[Records provided — start]

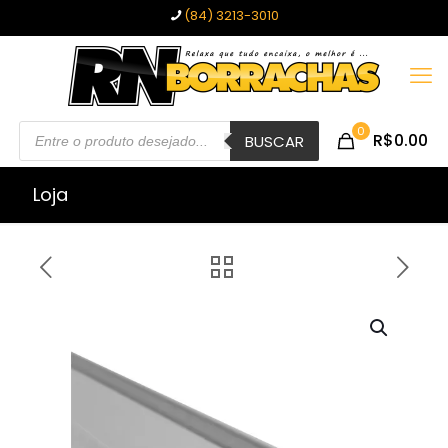
(84) 3213-3010
Pesquisar
0
R$0.00
produtos
BUSCAR
Loja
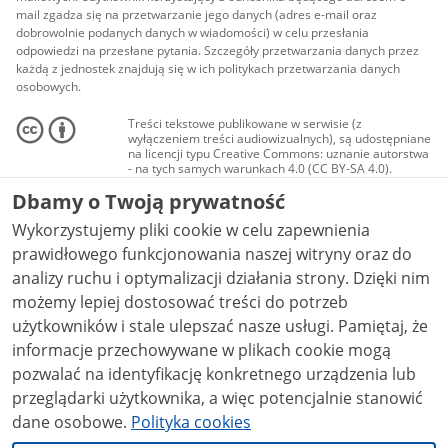
mail zgadza się na przetwarzanie jego danych (adres e-mail oraz
dobrowolnie podanych danych w wiadomości) w celu przesłania
odpowiedzi na przesłane pytania. Szczegóły przetwarzania danych przez
każdą z jednostek znajdują się w ich politykach przetwarzania danych
osobowych.
Treści tekstowe publikowane w serwisie (z
wyłączeniem treści audiowizualnych), są udostępniane
na licencji typu Creative Commons: uznanie autorstwa
- na tych samych warunkach 4.0 (CC BY-SA 4.0).
Materiały audiowizualne, w tym zdjęcia, materiały
Dbamy o Twoją prywatność
audio i wideo, są udostępniane na licencji typu
Creative Commons: uznanie autorstwa użycie
Wykorzystujemy pliki cookie w celu zapewnienia
niekomercyjne - bez utworów zależnych 4.0 (CC BY-
NC-ND 4.0), o ile nie jest to stwierdzone inaczej.
prawidłowego funkcjonowania naszej witryny oraz do
analizy ruchu i optymalizacji działania strony. Dzięki nim
możemy lepiej dostosować treści do potrzeb
użytkowników i stale ulepszać nasze usługi. Pamiętaj, że
informacje przechowywane w plikach cookie mogą
pozwalać na identyfikację konkretnego urządzenia lub
przeglądarki użytkownika, a więc potencjalnie stanowić
dane osobowe.
Polityka cookies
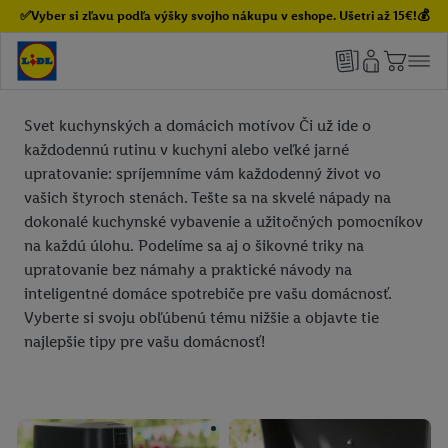
✅Vyber si zľavu podľa výšky svojho nákupu v eshope. Ušetri až 15€!💰
Svet kuchynských a domácich motívov Či už ide o
každodennú rutinu v kuchyni alebo veľké jarné
upratovanie: spríjemníme vám každodenný život vo
vašich štyroch stenách. Tešte sa na skvelé nápady na
dokonalé kuchynské vybavenie a užitočných pomocníkov
na každú úlohu. Podelíme sa aj o šikovné triky na
upratovanie bez námahy a praktické návody na
inteligentné domáce spotrebiče pre vašu domácnosť.
Vyberte si svoju obľúbenú tému nižšie a objavte tie
najlepšie tipy pre vašu domácnosť!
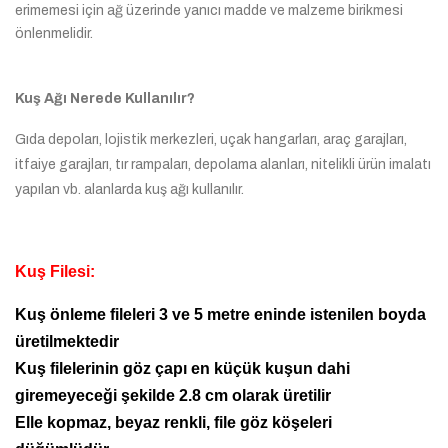
erimemesi için ağ üzerinde yanıcı madde ve malzeme birikmesi
önlenmelidir.
Kuş Ağı Nerede Kullanılır?
Gıda depoları, lojistik merkezleri, uçak hangarları, araç garajları,
itfaiye garajları, tır rampaları, depolama alanları, nitelikli ürün imalatı
yapılan vb. alanlarda kuş ağı kullanılır.
Kuş Filesi:
Kuş önleme fileleri 3 ve 5 metre eninde istenilen boyda
üretilmektedir
Kuş filelerinin göz çapı en küçük kuşun dahi
giremeyeceği şekilde 2.8 cm olarak üretilir
Elle kopmaz, beyaz renkli, file göz köşeleri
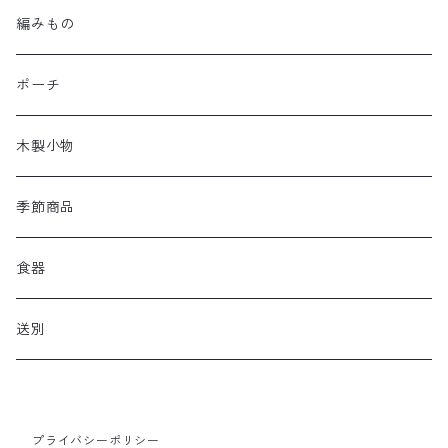
編みもの
ポーチ
木製小物
季節商品
食器
送別
プライバシーポリシー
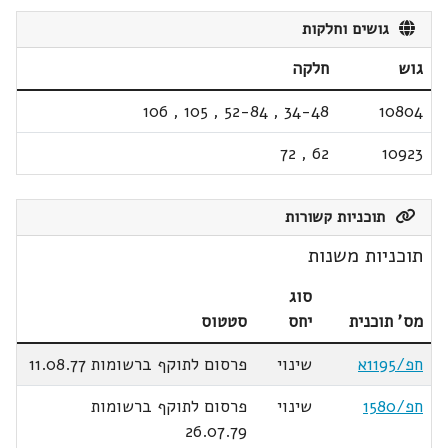
גושים וחלקות
גוש
חלקה
106
,
105
,
52-84
,
34-48
10804
72
,
62
10923
תוכניות קשורות
תוכניות משנות
סוג
מס' תוכנית
יחס
סטטוס
חפ/1195א
שינוי
פרסום לתוקף ברשומות 11.08.77
חפ/1580
שינוי
פרסום לתוקף ברשומות
26.07.79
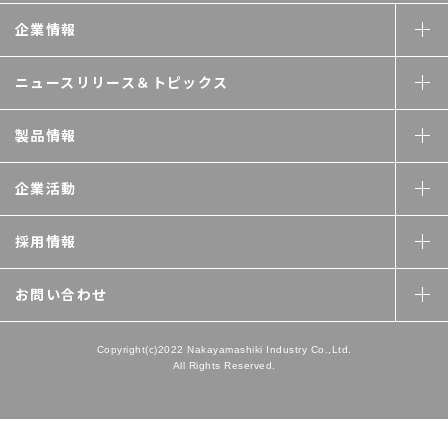
企業情報
ニュースリリース＆
トピックス
製品情報
企業活動
採用情報
お問い合わせ
Copyright(c)2022 Nakayamashiki Industry Co.,Ltd.
All Rights Reserved.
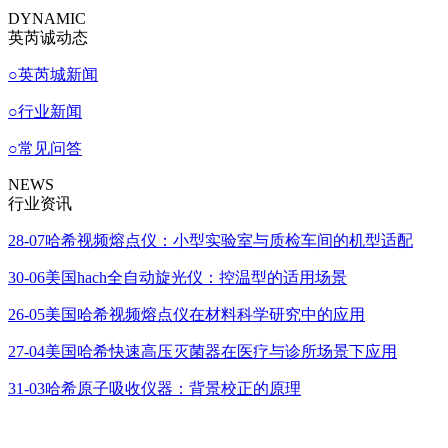
DYNAMIC
英芮诚动态
○
英芮城新闻
○
行业新闻
○
常见问答
NEWS
行业资讯
28-07
哈希视频熔点仪：小型实验室与质检车间的机型适配
30-06
美国hach全自动旋光仪：控温型的适用场景
26-05
美国哈希视频熔点仪在材料科学研究中的应用
27-04
美国哈希快速高压灭菌器在医疗与诊所场景下应用
31-03
哈希原子吸收仪器：背景校正的原理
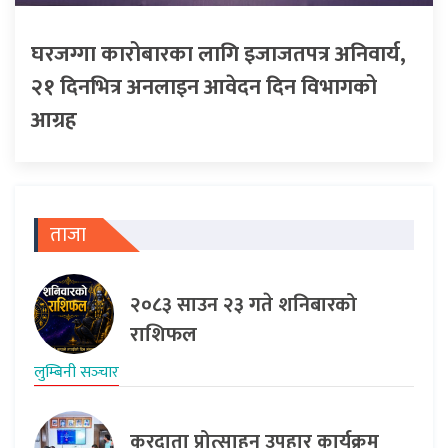
घरजग्गा कारोबारका लागि इजाजतपत्र अनिवार्य,
२१ दिनभित्र अनलाइन आवेदन दिन विभागको
आग्रह
ताजा
२०८३ साउन २३ गते शनिबारको
राशिफल
लुम्बिनी सञ्‍चार
करदाता प्रोत्साहन उपहार कार्यक्रम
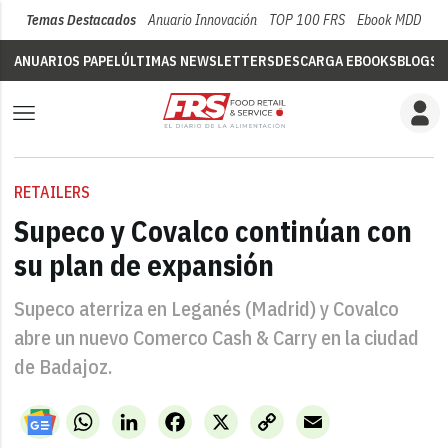
Temas Destacados
Anuario Innovación
TOP 100 FRS
Ebook MDD
Su
ANUARIOS PAPEL
ÚLTIMAS NEWSLETTERS
DESCARGA EBOOKS
BLOGS
V
RETAILERS
Supeco y Covalco continúan con
su plan de expansión
Supeco aterriza en Leganés (Madrid) y Covalco
abre un nuevo Comerco Cash & Carry en la ciudad
de Badajoz.
WhatsApp
LinkedIn
Facebook
X
Copy
Email
Link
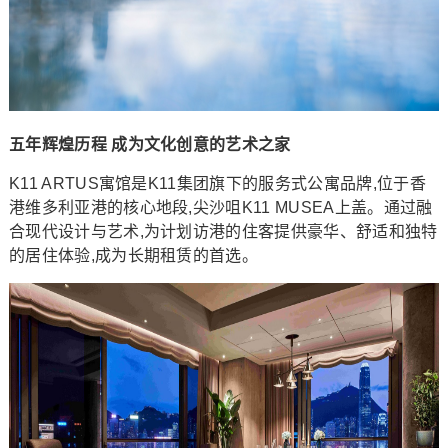
五年辉煌历程 成为文化创意的艺术之家
K11 ARTUS寓馆是K11集团旗下的服务式公寓品牌,位于香
港维多利亚港的核心地段,尖沙咀K11 MUSEA上盖。通过融
合现代设计与艺术,为计划访港的住客提供豪华、舒适和独特
的居住体验,成为长期租赁的首选。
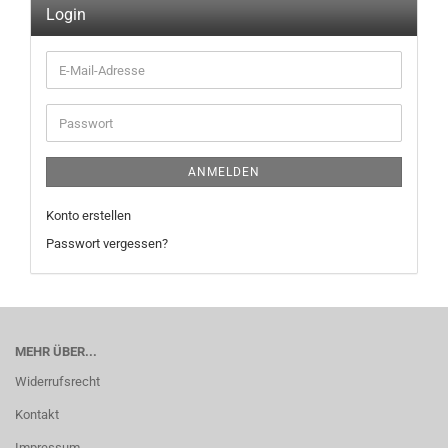
Login
E-
Mail-
Adresse
Passwort
ANMELDEN
Konto erstellen
Passwort vergessen?
MEHR ÜBER...
Widerrufsrecht
Kontakt
Impressum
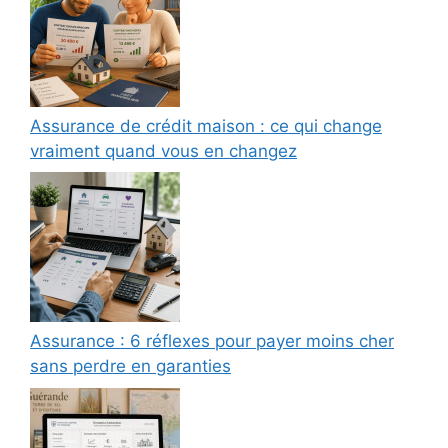
Assurance de crédit maison : ce qui change
vraiment quand vous en changez
Assurance : 6 réflexes pour payer moins cher
sans perdre en garanties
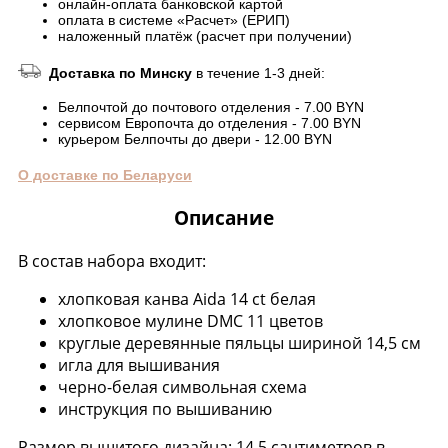
онлайн-оплата банковской картой
оплата в системе «Расчет» (ЕРИП)
наложенный платёж (расчет при получении)
Доставка по Минску
в течение 1-3 дней:
Белпочтой до почтового отделения - 7.00 BYN
сервисом Европочта до отделения - 7.00 BYN
курьером Белпочты до двери - 12.00 BYN
О доставке по Беларуси
Описание
В состав набора входит:
хлопковая канва Aida 14 ct белая
хлопковое мулине DMC 11 цветов
круглые деревянные пяльцы шириной 14,5 см
игла для вышивания
черно-белая символьная схема
инструкция по вышиванию
Размер вышитого дизайна: 14,5 сантиметров в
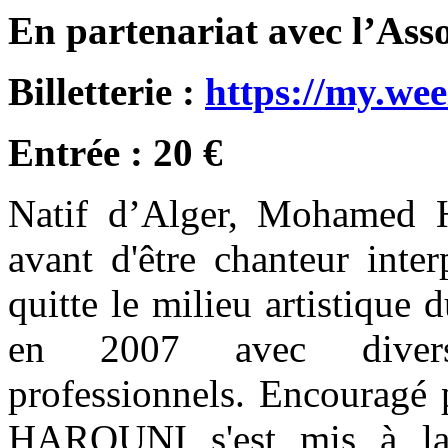
En partenariat avec l’Asso
Billetterie :
https://my.w
Entrée : 20 €
Natif d’Alger, Mohamed H
avant d'être chanteur inte
quitte le milieu artistique 
en 2007 avec divers 
professionnels. Encouragé 
HAROUNI s'est mis à la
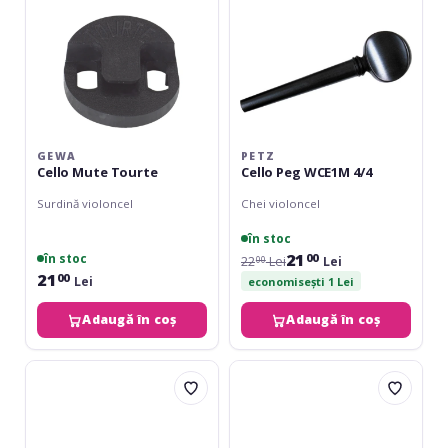
GEWA
PETZ
Cello Mute Tourte
Cello Peg WCE1M 4/4
Surdină violoncel
Chei violoncel
în stoc
21
în stoc
00
22
Lei
Lei
00
21
00
Lei
economisești 1 Lei
Adaugă în coș
Adaugă în coș
Gewa
Gewa
End
Saddle
pin-
abanos,
uri
de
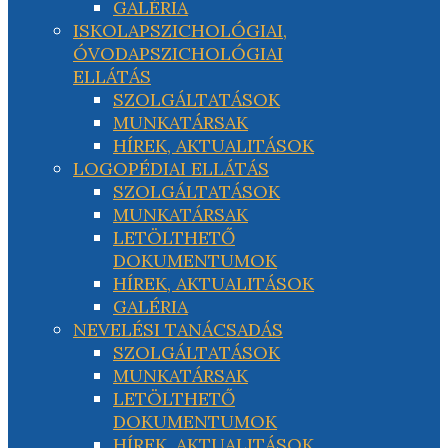
GALÉRIA
ISKOLAPSZICHOLÓGIAI,
ÓVODAPSZICHOLÓGIAI
ELLÁTÁS
SZOLGÁLTATÁSOK
MUNKATÁRSAK
HÍREK, AKTUALITÁSOK
LOGOPÉDIAI ELLÁTÁS
SZOLGÁLTATÁSOK
MUNKATÁRSAK
LETÖLTHETŐ
DOKUMENTUMOK
HÍREK, AKTUALITÁSOK
GALÉRIA
NEVELÉSI TANÁCSADÁS
SZOLGÁLTATÁSOK
MUNKATÁRSAK
LETÖLTHETŐ
DOKUMENTUMOK
HÍREK, AKTUALITÁSOK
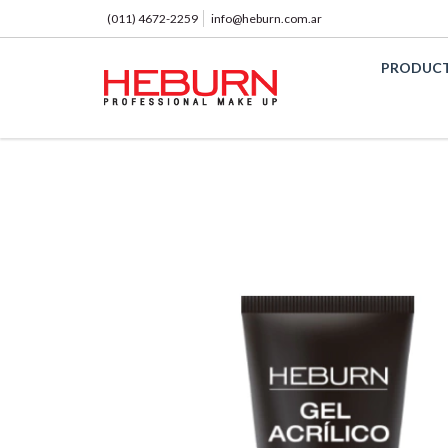
(011) 4672-2259
info@heburn.com.ar
PRODUC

[Records provided — finish]

* Brief
Please print, exactly as given, the lines running from the beginning of the listing through the line containing "Kuş Ağı Nerede Kullanılır?", omitting each picture.

* Response to the exercise
(84) 3213-3010
Pesquisar
0
R$0.00
produtos
BUSCAR
Loja
mail zgadza się na przetwarzanie jego danych (adres e-mail oraz
dobrowolnie podanych danych w wiadomości) w celu przesłania
odpowiedzi na przesłane pytania. Szczegóły przetwarzania danych przez
każdą z jednostek znajdują się w ich politykach przetwarzania danych
osobowych.
Treści tekstowe publikowane w serwisie (z
wyłączeniem treści audiowizualnych), są udostępniane
na licencji typu Creative Commons: uznanie autorstwa
- na tych samych warunkach 4.0 (CC BY-SA 4.0).
Materiały audiowizualne, w tym zdjęcia, materiały
Dbamy o Twoją prywatność
audio i wideo, są udostępniane na licencji typu
Creative Commons: uznanie autorstwa użycie
Wykorzystujemy pliki cookie w celu zapewnienia
niekomercyjne - bez utworów zależnych 4.0 (CC BY-
NC-ND 4.0), o ile nie jest to stwierdzone inaczej.
prawidłowego funkcjonowania naszej witryny oraz do
analizy ruchu i optymalizacji działania strony. Dzięki nim
możemy lepiej dostosować treści do potrzeb
użytkowników i stale ulepszać nasze usługi. Pamiętaj, że
informacje przechowywane w plikach cookie mogą
pozwalać na identyfikację konkretnego urządzenia lub
przeglądarki użytkownika, a więc potencjalnie stanowić
dane osobowe.
Polityka cookies
✅Vyber si zľavu podľa výšky svojho nákupu v eshope. Ušetri až 15€!💰
Svet kuchynských a domácich motívov Či už ide o
každodennú rutinu v kuchyni alebo veľké jarné
upratovanie: spríjemníme vám každodenný život vo
vašich štyroch stenách. Tešte sa na skvelé nápady na
dokonalé kuchynské vybavenie a užitočných pomocníkov
na každú úlohu. Podelíme sa aj o šikovné triky na
upratovanie bez námahy a praktické návody na
inteligentné domáce spotrebiče pre vašu domácnosť.
Vyberte si svoju obľúbenú tému nižšie a objavte tie
najlepšie tipy pre vašu domácnosť!
erimemesi için ağ üzerinde yanıcı madde ve malzeme birikmesi
önlenmelidir.
Kuş Ağı Nerede Kullanılır?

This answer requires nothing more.